Self-Supervised Surround-View Depth Estimation with Volumetric Feature Fusion

Publication

2022.11.08

36th annual Conference on Neural Information Processing Systems (NeurIPS 2022)에 실린 김중희, 허준화, Tien Nguyen, 정성균 저자의 “Self-supervised surround-view depth estimation with volumetric feature fusion” 논문을 소개합니다. NeurIPS는 세계적인 머신러닝(ML)·AI 학회로 가장 최신의 머신러닝 리서치 기술에 대해 학계와 산업계를 포함한 다양한 연구자들이 참여하여 소개하고 있습니다.

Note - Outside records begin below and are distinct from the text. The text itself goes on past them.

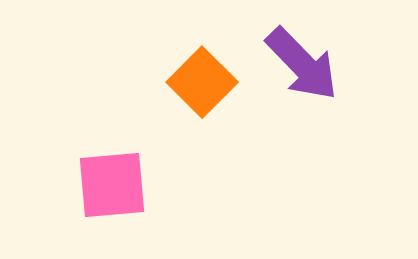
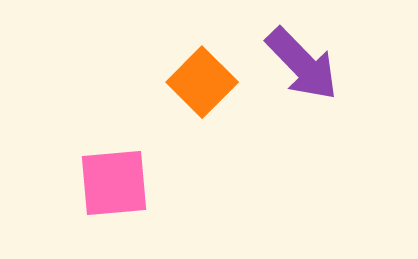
pink square: moved 2 px right, 2 px up
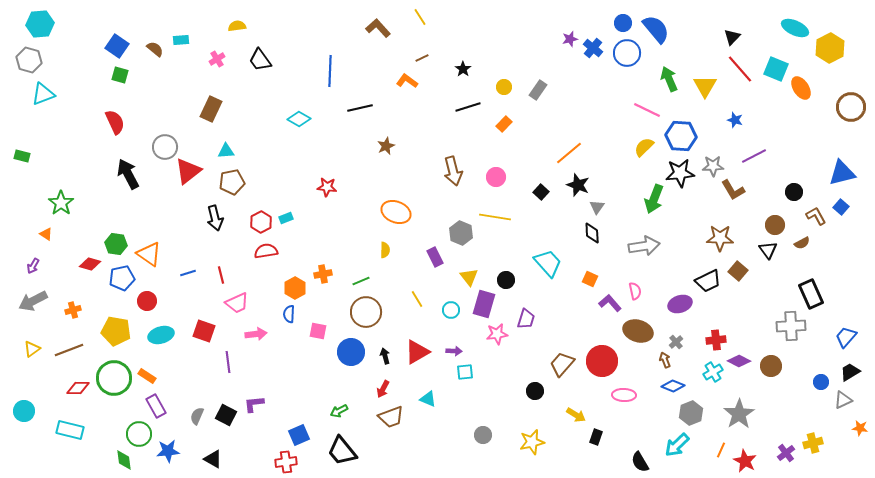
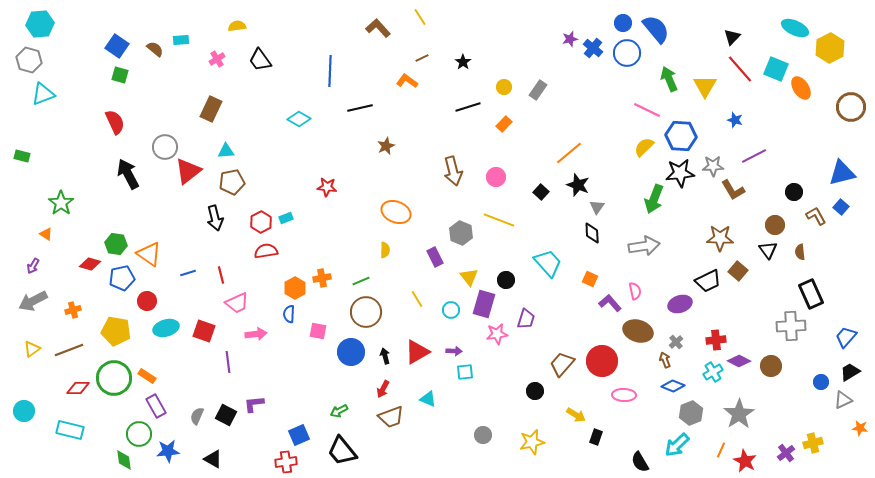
black star at (463, 69): moved 7 px up
yellow line at (495, 217): moved 4 px right, 3 px down; rotated 12 degrees clockwise
brown semicircle at (802, 243): moved 2 px left, 9 px down; rotated 112 degrees clockwise
orange cross at (323, 274): moved 1 px left, 4 px down
cyan ellipse at (161, 335): moved 5 px right, 7 px up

36th annual Conference on Neural Information Processing Systems (NeurIPS 2022)
NeurIPS is one of the biggest machine learning and artificial intelligence conference, where researchers from both academia and industry gather to share the latest machine learning research.
The paper “Self-supervised surround-view depth estimation with volumetric feature fusion” written by Jung-Hee Kim, Junwha Hur, Tien Nguyen, Seong-Gyun Jeong, has been accepted to the NeurIPS 2022.
Click the link below for details.

Title: Self-supervised surround-view depth estimation with volumetric feature fusion
Authors: Jung-Hee Kim, Junhwa Hur, Tien Nguyen, Seong-Gyun Jeong
Abstract: We present a self-supervised depth estimation approach using a unified volumetric feature fusion for surround-view images. Given a set of surround-view images, our method constructs a volumetric feature map by extracting image feature maps from surround-view images and fuse the feature maps into a shared, unified 3D voxel space. The volumetric feature map then can be used for estimating a depth map at each surround view by projecting it into an image coordinate. A volumetric feature contains 3D information at its local voxel coordinate; thus our method can also synthesize a depth map at arbitrary rotated viewpoints by projecting the volumetric feature map into the target viewpoints. Furthermore, assuming static camera extrinsics in the multi-camera system, we propose to estimate a canonical camera motion from the volumetric feature map. Our method leverages 3D spatio- temporal context to learn metric-scale depth and the canonical camera motion in a self-supervised manner. Our method outperforms the prior arts on DDAD and nuScenes datasets, especially estimating more accurate metric-scale depth and consistent depth between neighboring views.